Every college and university has a policy regarding testing and scoring. Make yours easily accessible to prospective students. If you don't require SAT, please explain that decision and whether you will consider SAT scores--same for ACT. If you've instituted a policy of super scoring the ACT, don't keep it to yourself; let prospects know that you'll create a composite score for that as well as the SAT. Along those same lines, be explicit about how you look at class selection and grades as well as rank. If your school is a large research institution you'll have a different approach to high school rank than a small liberal arts college--iterate your policies and explain your requirements.
AP classes have gotten the reputation lately of being a glorified credit farm, and as many of the more selective schools are looking at other alternative curricula or not accepting AP scores for credit you need to be up front and transparent about your AP requirements. If class rank and a weighted GPA are important for your admissions, then say so. If you're a smaller school and have the luxury of digging deeper into the individual, a short video on the topic will get a prospect's attention.

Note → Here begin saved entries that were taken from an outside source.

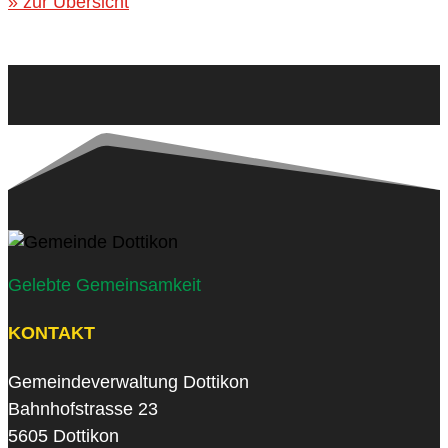
» zur Übersicht
Gelebte Gemeinsamkeit
KONTAKT
Gemeindeverwaltung Dottikon
Bahnhofstrasse 23
5605 Dottikon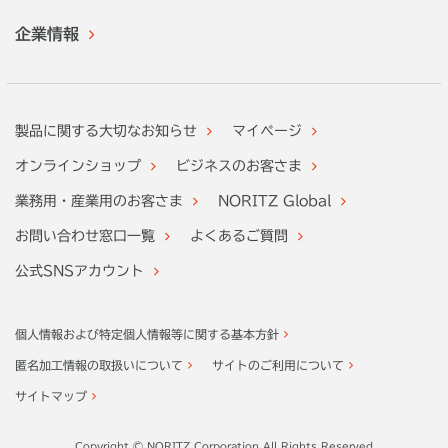
企業情報
製品に関する大切なお知らせ
マイページ
オンラインショップ
ビジネスのお客さま
業務用・産業用のお客さま
NORITZ Global
お問い合わせ窓口一覧
よくあるご質問
公式SNSアカウント
個人情報および特定個人情報等に関する基本方針
匿名加工情報の取扱いについて
サイトのご利用について
サイトマップ
Copyright © NORITZ Corporation All Rights Reserved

For years, students felt like they needed to be on the short list for a Nobel to apply to even a marginally selective school--instead of listing "Activities and Awards" they needed a resume, preferably one that ran several pages. That's a trend that is fortunately on the wane, so advising prospects to find what they love to do and dig deep will endear your school to parents, advisors, and students. Let kids know that doing one or two things really well shows commitment and real interest rather than box-checking. There is nothing sadder than seeing a math whiz despairing of getting into their college of choice because she didn't play an instrument or a sport.
The best way to get a prospect's attention is to offer useful information; with the right content marketing you'll reach the prospects you want and make them want you back.